Passaram hoje de 45 mil as mortes de norte-americanos por conta do novo coronavírus.

Rapidamente, o “grande irmão do Norte” aproxima-se das perdas de 58 mil cidadãos que se foram na insana Guerra do Vietnã, em seis anos de envolvimento total, desde Lyndon Johnson até Richard Nixon.

Em dois meses, não em cinco anos, como então.

Apenas nas últimas 24 horas, 2805 mortes, um recorde.

No entanto, no auge de uma guerra contra uma maré infecciosa, tudo o que se ouve é se pedir que as pessoas saiam de suas trincheiras domésticas, levantem-se e vão morrer no contágio

Você e milhares podem morrer, mas a economia não pode parar.

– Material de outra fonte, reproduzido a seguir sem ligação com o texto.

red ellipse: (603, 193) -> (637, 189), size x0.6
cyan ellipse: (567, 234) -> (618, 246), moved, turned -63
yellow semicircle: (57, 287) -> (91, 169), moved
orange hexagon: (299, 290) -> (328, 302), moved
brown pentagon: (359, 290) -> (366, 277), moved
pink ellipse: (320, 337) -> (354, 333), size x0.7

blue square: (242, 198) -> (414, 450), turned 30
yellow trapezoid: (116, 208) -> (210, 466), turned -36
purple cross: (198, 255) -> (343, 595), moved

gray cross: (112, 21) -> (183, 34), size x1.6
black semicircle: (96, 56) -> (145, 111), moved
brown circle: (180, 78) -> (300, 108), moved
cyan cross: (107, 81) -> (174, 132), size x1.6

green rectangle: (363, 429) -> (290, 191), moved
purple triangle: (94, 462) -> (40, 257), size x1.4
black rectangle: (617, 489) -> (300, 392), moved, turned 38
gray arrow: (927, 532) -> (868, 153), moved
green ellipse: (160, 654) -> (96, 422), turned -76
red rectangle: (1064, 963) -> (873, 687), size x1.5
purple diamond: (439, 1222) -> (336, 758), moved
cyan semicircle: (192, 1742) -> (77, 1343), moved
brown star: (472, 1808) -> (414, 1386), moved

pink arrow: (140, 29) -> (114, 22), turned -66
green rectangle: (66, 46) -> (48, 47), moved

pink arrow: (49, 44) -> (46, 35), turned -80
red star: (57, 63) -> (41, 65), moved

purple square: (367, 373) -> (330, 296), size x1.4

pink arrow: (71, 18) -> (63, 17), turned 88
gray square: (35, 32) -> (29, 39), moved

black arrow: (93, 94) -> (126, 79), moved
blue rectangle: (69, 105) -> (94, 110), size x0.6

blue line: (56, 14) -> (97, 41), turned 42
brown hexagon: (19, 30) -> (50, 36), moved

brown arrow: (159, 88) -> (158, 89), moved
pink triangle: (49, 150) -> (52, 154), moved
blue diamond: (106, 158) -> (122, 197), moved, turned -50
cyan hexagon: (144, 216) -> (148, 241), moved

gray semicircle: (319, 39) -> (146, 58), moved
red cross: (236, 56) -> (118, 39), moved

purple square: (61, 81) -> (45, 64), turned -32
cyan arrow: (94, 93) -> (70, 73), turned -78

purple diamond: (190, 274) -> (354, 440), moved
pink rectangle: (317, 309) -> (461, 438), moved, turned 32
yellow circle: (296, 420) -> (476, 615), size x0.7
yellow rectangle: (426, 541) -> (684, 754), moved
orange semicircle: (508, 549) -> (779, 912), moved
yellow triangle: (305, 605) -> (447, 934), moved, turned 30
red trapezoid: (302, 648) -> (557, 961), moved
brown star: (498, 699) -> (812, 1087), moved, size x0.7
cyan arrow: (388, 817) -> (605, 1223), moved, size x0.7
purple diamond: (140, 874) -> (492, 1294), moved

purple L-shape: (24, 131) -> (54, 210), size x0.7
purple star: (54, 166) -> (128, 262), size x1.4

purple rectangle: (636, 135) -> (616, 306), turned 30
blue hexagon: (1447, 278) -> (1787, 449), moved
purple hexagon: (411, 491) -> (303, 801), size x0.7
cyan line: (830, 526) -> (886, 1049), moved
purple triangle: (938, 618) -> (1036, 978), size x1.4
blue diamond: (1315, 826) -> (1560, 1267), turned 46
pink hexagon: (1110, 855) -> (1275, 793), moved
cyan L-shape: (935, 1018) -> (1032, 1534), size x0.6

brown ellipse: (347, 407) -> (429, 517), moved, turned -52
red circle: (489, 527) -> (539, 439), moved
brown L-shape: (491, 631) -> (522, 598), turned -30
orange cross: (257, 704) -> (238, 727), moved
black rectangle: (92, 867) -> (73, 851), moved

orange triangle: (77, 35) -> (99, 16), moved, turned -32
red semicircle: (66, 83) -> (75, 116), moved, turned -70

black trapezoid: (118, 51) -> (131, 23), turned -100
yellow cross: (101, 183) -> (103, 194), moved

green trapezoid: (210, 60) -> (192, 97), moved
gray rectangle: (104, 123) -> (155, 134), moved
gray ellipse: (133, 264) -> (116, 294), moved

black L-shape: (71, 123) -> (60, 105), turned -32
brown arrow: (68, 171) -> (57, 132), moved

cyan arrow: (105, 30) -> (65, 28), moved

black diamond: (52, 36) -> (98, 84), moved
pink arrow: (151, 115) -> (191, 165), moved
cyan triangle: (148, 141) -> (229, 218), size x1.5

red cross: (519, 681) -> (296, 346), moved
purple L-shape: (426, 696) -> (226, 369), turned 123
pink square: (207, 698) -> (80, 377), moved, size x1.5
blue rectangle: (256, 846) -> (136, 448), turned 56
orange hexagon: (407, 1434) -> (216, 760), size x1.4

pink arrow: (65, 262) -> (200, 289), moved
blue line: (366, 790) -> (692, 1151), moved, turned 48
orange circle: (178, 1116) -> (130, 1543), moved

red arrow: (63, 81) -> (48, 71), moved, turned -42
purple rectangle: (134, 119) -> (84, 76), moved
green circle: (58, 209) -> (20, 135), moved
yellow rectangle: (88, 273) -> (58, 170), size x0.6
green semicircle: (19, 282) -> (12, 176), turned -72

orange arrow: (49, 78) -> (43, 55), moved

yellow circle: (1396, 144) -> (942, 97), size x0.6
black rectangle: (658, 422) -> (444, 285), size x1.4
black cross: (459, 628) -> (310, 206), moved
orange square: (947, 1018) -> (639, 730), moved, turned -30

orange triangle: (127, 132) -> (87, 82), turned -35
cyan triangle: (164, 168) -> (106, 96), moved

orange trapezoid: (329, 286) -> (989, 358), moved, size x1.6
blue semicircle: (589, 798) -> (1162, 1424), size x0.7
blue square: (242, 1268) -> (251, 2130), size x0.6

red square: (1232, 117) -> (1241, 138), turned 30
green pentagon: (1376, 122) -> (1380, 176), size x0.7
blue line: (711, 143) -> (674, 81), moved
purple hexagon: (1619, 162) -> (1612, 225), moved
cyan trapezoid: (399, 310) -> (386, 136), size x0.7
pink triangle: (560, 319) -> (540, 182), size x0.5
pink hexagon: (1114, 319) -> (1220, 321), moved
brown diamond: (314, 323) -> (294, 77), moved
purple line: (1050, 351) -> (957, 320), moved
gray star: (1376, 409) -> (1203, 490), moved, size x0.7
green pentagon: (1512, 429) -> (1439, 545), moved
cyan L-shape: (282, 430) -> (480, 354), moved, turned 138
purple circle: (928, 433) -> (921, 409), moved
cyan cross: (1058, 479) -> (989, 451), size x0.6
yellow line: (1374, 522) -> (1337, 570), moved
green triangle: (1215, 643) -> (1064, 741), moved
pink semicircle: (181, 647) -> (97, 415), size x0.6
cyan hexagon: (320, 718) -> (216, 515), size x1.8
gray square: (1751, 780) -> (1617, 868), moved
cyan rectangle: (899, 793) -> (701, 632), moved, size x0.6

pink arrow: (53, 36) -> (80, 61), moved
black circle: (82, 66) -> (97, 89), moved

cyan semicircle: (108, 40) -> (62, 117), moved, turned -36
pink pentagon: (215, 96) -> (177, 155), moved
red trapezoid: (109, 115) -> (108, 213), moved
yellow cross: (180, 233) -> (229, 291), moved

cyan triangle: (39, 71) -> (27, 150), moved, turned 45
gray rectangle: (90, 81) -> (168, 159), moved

Não importa que haja bilhões e trilhões armazenados: eles não podem ser dizimados, embora milhares de pessoas o possam ser em nome de uma pseudorecuperação da economia, que não vai ocorrer, mesmo que todos os balconistas voltem aos shopppings.

Aqui, estamos em plena escalada de contaminações e mortes, mas só o que se discute é a “liberação” das atividades normais.

Todo o discurso é escandalosamente cúmplice da estratégia da economia, não a da humanidade.

O capital, que se erigia como algo independente do trabalho, mostrou que sem ele, ainda que com toda a tecnologia, é inútil.